Data to use section start

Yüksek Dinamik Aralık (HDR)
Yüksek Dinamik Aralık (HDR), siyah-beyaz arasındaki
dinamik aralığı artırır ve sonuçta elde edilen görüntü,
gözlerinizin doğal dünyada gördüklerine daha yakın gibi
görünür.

Data to use section end
Data to use section start

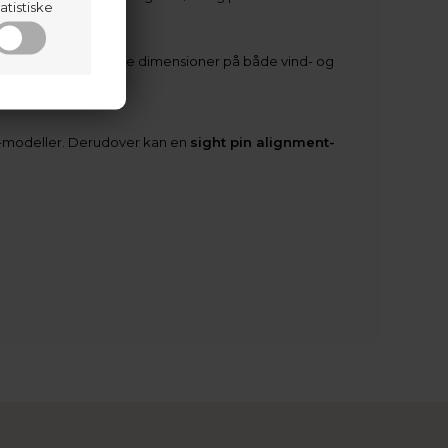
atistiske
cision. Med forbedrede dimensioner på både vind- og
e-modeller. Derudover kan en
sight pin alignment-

Data to use section end
Data to use section start

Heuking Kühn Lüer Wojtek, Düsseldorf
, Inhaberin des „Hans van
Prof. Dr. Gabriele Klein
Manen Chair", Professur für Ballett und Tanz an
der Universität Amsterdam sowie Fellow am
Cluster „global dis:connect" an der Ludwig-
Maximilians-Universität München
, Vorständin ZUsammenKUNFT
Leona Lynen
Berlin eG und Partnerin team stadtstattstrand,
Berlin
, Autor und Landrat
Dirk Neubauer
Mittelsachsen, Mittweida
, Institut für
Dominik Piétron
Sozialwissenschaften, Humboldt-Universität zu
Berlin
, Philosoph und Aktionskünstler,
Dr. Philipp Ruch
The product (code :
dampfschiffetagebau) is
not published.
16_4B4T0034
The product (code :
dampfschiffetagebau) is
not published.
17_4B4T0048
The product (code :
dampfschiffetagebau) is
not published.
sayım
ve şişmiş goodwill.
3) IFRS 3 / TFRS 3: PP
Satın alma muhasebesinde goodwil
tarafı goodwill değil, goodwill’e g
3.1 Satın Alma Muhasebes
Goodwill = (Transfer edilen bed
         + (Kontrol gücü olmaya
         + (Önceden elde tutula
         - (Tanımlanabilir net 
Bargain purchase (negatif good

Data to use section end

* [Problem to work on]: If a line in the records above holds the string "Satın", copy it out.

* [Finished exercise]:
Satın alma muhasebesinde goodwil
3.1 Satın Alma Muhasebes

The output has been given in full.